For instance, a few months back Satyam Infoway acquired India World's portals for about Rs 500 crore. If Satyam sells these portals it may fetch a higher price. Microsoft has taken over `www.hotmail.com' at $240 millions from Shabbir Bhatia. Now it is valued at more than US $1 billion and may even get more if sold! So infotech/dotcom shares are to be valued based on their brand equity, utility value and contents of its web-site, global coverage/tie-ups, netizen-hits-per-day, number of subscribers (if a paid service), ad revenues and acquisition price such company can command, if put on sale as a going concern.

Mark Mobius recently said that his mutual fund invested in emerging markets (Thailand) and waited for nearly `twenty years' to get decent returns on their portfolio. Instead, he might as well take a plunge in dotcom companies like all others, to make most of the current boom in the emerging IT sector rather than impatiently wait for long years for his portfolio to grow. At the most, he may think of balancing his portfolio with some commodity stocks for hedging usual portfolio risks but certainly he would like to participate in the IT boom.

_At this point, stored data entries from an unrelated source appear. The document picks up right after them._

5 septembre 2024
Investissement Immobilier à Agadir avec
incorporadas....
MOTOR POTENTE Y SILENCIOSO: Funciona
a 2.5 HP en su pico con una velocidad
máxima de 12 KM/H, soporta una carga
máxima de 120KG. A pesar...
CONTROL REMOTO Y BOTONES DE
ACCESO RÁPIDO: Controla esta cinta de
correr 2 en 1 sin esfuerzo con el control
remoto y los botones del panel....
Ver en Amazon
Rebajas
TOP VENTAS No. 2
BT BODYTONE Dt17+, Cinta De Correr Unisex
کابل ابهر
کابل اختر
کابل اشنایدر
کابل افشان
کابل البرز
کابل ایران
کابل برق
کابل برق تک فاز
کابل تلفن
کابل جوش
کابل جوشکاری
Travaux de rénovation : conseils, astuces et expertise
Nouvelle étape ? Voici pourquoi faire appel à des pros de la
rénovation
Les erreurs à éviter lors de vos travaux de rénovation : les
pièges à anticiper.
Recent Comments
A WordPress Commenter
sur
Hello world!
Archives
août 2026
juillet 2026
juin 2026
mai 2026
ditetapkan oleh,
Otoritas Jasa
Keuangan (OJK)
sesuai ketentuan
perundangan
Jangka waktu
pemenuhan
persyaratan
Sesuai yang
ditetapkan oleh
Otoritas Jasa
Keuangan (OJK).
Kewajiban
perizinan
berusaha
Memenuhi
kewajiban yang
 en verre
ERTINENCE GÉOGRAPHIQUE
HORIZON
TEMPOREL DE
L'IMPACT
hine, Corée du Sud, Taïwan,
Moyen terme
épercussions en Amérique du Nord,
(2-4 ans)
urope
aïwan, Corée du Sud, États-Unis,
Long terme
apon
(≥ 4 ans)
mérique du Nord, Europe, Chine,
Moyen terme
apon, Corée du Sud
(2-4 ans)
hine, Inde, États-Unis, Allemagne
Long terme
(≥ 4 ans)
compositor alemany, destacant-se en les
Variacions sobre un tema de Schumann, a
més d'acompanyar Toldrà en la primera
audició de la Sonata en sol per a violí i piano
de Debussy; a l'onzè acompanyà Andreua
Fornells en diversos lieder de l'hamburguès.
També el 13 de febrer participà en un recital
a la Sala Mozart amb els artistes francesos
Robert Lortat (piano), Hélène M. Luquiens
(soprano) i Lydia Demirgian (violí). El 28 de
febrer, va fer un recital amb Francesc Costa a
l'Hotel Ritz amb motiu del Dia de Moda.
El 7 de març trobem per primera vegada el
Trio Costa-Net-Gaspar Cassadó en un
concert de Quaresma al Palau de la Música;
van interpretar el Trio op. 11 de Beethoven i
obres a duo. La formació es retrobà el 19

Some investors buy IT stocks for holding it like a `hot potato.' Entry in and exit out of such stocks are almost on a daily basis. Hence, extreme volatility is noticed in IT stocks. However, it is illogical to surmise generally that infotech companies are overvalued.

Since IT sector is an emerging sector, its high P/E multiples indicate that such companies are growing at a rate which commodity stocks could not achieve even with their long distinguished history. However, investors should be cautious that fly-by-night operators may dupe them in the name of dotcom companies.